### ACTIVITY
Show, in full, each line of the data that contains "Einladung".

### DATASET EXCERPTS

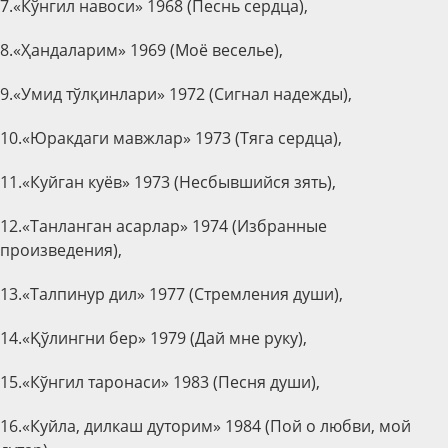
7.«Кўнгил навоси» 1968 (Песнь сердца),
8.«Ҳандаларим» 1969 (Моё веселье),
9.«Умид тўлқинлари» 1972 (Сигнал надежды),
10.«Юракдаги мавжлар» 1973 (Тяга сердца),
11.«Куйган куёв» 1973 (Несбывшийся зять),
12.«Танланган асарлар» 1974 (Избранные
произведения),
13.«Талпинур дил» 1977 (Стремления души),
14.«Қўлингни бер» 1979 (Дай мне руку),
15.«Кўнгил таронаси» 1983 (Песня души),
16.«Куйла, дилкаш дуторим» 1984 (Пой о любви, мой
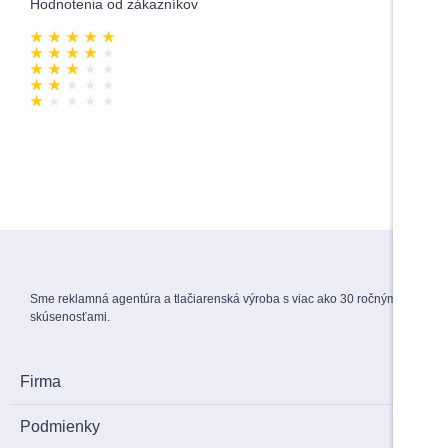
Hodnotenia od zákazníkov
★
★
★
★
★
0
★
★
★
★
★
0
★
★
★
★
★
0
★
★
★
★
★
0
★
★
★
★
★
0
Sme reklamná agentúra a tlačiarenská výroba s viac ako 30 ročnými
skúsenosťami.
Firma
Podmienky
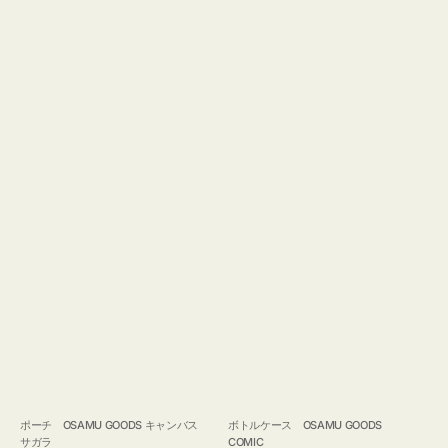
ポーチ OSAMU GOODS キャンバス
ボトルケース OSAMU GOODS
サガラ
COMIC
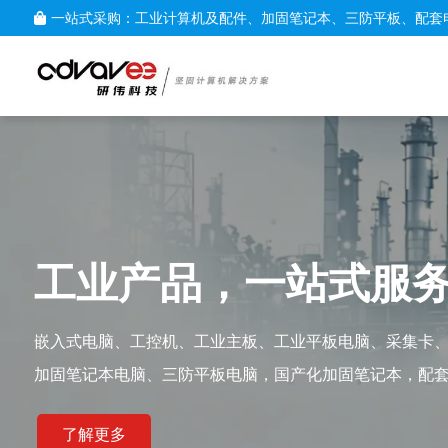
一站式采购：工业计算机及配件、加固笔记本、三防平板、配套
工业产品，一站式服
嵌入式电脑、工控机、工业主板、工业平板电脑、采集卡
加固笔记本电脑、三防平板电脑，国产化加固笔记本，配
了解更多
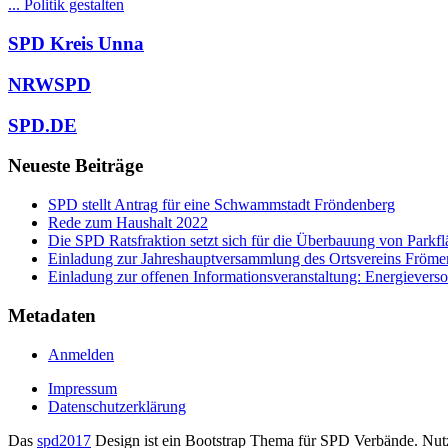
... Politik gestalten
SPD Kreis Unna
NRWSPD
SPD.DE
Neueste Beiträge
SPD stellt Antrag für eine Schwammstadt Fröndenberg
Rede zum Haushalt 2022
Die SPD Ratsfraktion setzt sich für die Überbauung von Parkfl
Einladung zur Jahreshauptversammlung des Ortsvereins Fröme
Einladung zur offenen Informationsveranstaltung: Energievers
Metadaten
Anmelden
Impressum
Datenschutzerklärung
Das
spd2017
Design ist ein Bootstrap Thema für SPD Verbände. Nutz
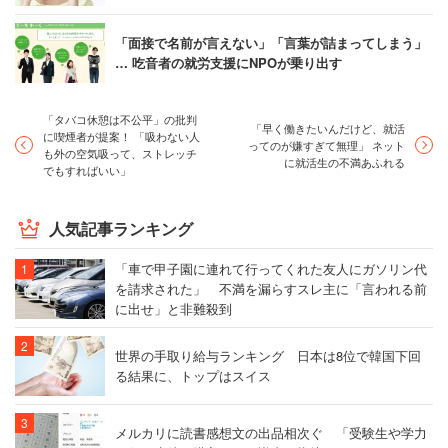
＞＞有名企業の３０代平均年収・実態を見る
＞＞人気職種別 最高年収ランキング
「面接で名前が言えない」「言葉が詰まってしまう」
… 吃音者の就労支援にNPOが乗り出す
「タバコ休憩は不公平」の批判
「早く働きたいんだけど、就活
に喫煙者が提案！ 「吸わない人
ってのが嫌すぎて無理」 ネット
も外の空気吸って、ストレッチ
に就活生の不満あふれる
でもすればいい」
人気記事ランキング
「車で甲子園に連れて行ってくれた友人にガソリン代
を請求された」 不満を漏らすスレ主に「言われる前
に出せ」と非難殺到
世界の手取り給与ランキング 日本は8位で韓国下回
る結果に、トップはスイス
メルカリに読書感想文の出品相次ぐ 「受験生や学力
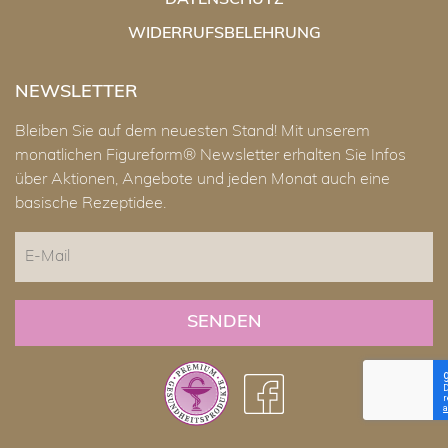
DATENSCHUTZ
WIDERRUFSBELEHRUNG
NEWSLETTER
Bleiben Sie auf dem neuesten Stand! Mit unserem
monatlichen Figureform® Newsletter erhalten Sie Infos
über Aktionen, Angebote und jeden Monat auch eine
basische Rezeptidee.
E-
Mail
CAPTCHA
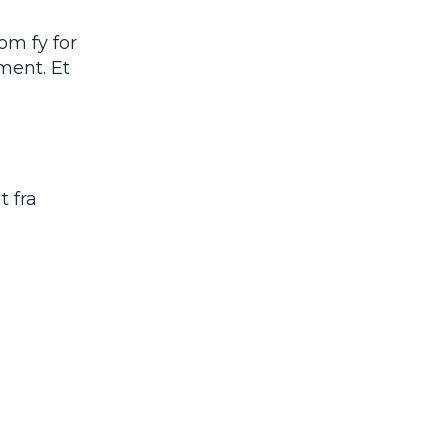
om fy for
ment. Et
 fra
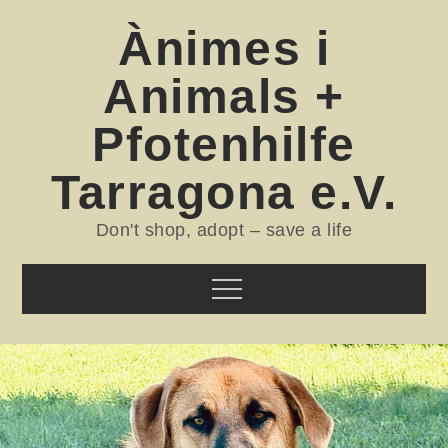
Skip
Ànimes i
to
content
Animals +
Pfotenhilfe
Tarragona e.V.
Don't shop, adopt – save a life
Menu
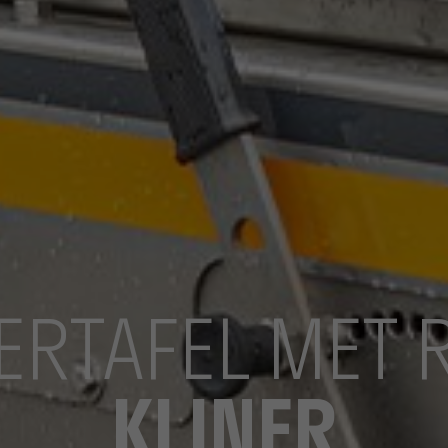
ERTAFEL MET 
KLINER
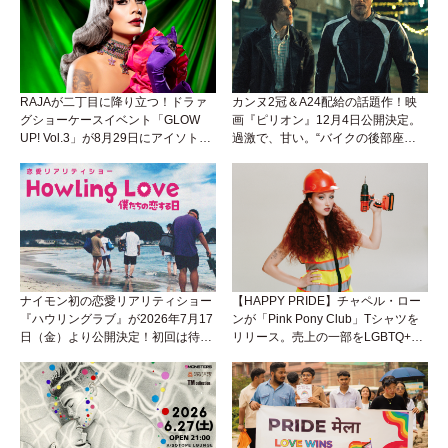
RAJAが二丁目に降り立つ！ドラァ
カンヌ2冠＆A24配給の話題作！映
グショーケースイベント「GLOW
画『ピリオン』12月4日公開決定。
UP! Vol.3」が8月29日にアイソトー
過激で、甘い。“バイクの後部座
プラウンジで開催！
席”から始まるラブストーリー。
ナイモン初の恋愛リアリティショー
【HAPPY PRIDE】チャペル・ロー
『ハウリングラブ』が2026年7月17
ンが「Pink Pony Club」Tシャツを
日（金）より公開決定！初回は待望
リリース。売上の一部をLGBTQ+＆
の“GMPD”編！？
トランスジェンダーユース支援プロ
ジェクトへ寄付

### OUTPUT
Einladung zur Jahreshauptversammlung des Ortsvereins Fröme
Einladung zur offenen Informationsveranstaltung: Energievers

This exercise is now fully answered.